- _Task prompt_:
The data below is to be written out exactly, with no pictures.
--- Data under study ---
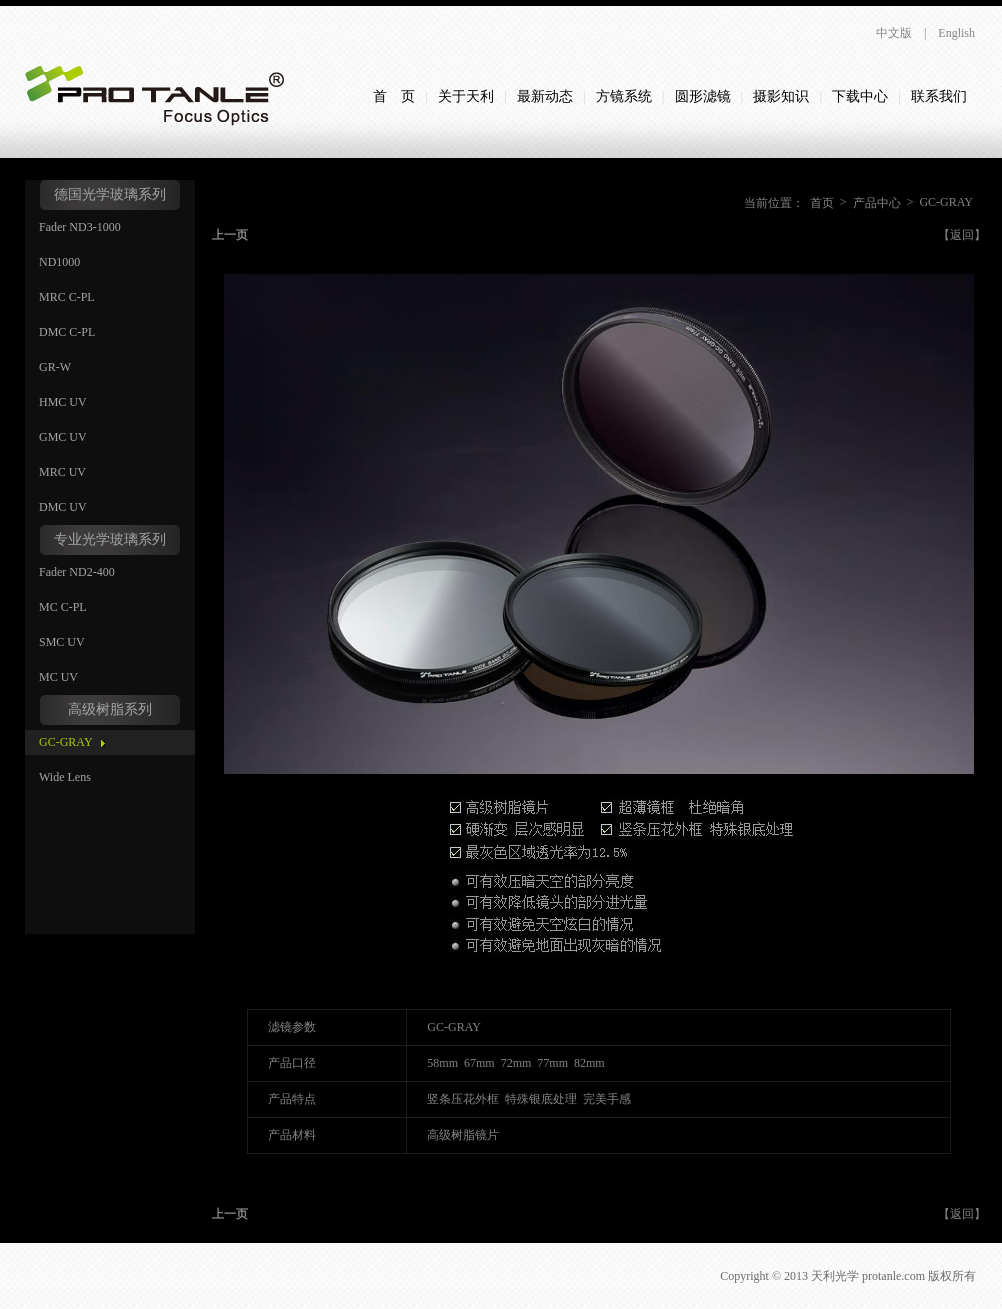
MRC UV (62, 472)
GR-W (55, 367)
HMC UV (63, 402)
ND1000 (59, 262)
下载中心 (860, 96)
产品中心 (877, 203)
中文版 (894, 33)
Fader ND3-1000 (80, 227)
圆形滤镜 (703, 96)
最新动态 (545, 96)
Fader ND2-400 (77, 572)
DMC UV (63, 507)
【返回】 (962, 235)
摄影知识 (781, 96)
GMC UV (63, 437)
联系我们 (939, 96)
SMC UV (62, 642)
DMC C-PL (67, 332)
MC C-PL (63, 607)
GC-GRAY (66, 742)
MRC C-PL (67, 297)
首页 (822, 203)
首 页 (394, 96)
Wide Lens (65, 777)
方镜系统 (624, 96)
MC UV (58, 677)
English (956, 33)
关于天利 (466, 96)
---
- _Worked solution_:
MRC UV (62, 472)
GR-W (55, 367)
HMC UV (63, 402)
ND1000 (59, 262)
下载中心 (860, 96)
产品中心 (877, 203)
中文版 (894, 33)
Fader ND3-1000 (80, 227)
圆形滤镜 (703, 96)
最新动态 (545, 96)
Fader ND2-400 (77, 572)
DMC UV (63, 507)
【返回】 (962, 235)
摄影知识 (781, 96)
GMC UV (63, 437)
联系我们 (939, 96)
SMC UV (62, 642)
DMC C-PL (67, 332)
MC C-PL (63, 607)
GC-GRAY (66, 742)
MRC C-PL (67, 297)
首页 (822, 203)
首 页 (394, 96)
Wide Lens (65, 777)
方镜系统 (624, 96)
MC UV (58, 677)
English (956, 33)
关于天利 (466, 96)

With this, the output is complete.